Do calculators and local pages help a mortgage broker's visibility?
Yes. Calculators and clearly explained scenarios give a model concrete, citable numbers to surface for a borrower, and local pages make your brokerage nameable in a "near me" answer. Much mortgage demand is local, since rates, programs and property markets vary by area.
The moves below keep both working together.
- Publish affordability and payment calculators that show how each figure is derived.
- Explain real scenarios in plain language a model can lift and a borrower can trust.
- Keep a complete Google Business Profile with consistent name-address-phone data.
- Build location pages that reflect the programs and markets you actually serve.

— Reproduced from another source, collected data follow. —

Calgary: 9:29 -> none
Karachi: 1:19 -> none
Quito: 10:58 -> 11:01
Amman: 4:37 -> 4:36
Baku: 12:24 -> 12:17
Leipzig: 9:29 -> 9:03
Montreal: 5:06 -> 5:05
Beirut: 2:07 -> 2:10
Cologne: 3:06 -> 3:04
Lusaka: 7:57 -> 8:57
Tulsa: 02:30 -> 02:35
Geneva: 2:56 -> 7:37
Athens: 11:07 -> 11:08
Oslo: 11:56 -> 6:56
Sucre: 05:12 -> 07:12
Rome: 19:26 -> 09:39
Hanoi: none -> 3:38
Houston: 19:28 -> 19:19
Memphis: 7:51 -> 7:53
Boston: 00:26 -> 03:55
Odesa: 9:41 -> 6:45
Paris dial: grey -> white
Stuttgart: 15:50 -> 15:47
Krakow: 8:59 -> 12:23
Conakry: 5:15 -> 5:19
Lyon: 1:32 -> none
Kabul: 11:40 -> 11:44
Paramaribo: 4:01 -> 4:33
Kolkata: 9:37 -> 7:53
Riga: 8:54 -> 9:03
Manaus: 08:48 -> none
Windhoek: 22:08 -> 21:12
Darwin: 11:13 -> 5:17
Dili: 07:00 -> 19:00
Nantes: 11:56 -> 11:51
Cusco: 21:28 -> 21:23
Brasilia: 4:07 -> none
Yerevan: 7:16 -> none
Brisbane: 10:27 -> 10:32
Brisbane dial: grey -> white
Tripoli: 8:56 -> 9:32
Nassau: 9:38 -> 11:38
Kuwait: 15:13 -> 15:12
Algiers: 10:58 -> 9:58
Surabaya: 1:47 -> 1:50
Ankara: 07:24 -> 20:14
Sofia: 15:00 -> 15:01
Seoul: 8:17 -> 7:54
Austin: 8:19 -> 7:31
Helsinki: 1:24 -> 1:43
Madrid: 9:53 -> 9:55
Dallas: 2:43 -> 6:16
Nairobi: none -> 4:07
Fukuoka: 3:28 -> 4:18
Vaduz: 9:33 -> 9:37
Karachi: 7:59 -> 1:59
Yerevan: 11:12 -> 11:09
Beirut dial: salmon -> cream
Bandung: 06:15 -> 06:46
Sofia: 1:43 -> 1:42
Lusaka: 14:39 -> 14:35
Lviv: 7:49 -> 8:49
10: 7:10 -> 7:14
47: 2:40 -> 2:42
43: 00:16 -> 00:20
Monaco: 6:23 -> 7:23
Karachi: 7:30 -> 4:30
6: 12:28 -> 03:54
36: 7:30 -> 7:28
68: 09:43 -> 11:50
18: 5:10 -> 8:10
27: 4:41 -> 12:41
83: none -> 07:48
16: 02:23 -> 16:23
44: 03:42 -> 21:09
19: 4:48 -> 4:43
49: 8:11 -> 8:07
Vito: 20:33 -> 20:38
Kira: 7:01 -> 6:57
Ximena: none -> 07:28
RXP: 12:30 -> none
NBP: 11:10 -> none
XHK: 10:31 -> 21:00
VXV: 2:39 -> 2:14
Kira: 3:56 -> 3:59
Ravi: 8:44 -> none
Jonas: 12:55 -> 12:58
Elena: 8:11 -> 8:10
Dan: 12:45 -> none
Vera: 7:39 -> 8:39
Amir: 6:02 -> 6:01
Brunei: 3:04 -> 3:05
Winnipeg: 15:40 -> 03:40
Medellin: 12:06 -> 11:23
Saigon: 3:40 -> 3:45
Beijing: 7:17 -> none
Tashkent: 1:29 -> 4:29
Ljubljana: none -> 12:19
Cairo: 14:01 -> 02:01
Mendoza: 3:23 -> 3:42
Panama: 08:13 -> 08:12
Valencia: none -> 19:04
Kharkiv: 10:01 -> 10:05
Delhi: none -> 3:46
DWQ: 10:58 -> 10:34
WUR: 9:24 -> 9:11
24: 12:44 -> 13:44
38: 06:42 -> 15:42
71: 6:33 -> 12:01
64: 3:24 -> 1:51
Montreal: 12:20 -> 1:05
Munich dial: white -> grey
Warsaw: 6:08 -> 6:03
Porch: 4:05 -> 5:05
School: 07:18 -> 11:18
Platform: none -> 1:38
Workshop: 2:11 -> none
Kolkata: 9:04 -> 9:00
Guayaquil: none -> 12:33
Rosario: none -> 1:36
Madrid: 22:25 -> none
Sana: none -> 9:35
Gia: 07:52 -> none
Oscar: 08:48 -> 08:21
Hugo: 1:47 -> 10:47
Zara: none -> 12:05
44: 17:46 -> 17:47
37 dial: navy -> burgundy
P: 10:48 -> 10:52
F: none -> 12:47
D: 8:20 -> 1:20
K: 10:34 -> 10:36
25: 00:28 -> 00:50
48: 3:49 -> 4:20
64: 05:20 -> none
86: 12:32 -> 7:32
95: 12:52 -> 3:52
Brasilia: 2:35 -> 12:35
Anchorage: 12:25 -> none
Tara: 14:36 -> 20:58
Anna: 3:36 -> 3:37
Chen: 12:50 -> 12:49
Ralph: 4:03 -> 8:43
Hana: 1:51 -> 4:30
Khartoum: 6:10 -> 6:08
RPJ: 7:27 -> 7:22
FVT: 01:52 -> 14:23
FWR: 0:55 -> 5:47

- Earn honest reviews and discussion, since community sources like Reddit account for roughly 40% of AI citations.
How do you measure mortgage SEO results?
Measure it by tracking whether AI engines mention and cite you for the rate, loan and homebuying questions borrowers actually ask, over time and against competing brokers. Keyword rank and clicks miss most of it, because a borrower who gets an answer inside an AI response never clicks. Mention rate, citation rate and share of voice are what count.
Answers vary by prompt and shift week to week, so a one-off check is unreliable. Mentionova runs your borrower questions across ChatGPT, Perplexity, Claude, Gemini, Google AI and Reddit on a schedule and benchmarks you against rivals. Start with AI brand monitoring, or see where you stand with a free visibility report.
Key takeaways
- Borrowers now ask AI about affordability, loan programs and nearby brokers, so ranking is only half the job.
- A mortgage is YMYL content, so licensing and trust, not keywords, decide who gets cited.
- Comparison content earns about a 95% citation rate on ChatGPT and roughly a third of AI citations.
- Calculators with derivable numbers give a model concrete, citable figures to surface for a borrower.
- Track mention rate, citation rate and share of voice, because most AI answers never earn a click.
Sources
- Aggarwal et al., GEO: Generative Engine Optimization (KDD 2024). Statistics +41%, quotations and cited sources +30–40%.
- Mentionova, How AI Engines Choose What to Cite (the signals behind AI citations, including the comparison-format and first-third findings).
- Mentionova, The GEO Playbook (the repeatable moves that earn citations).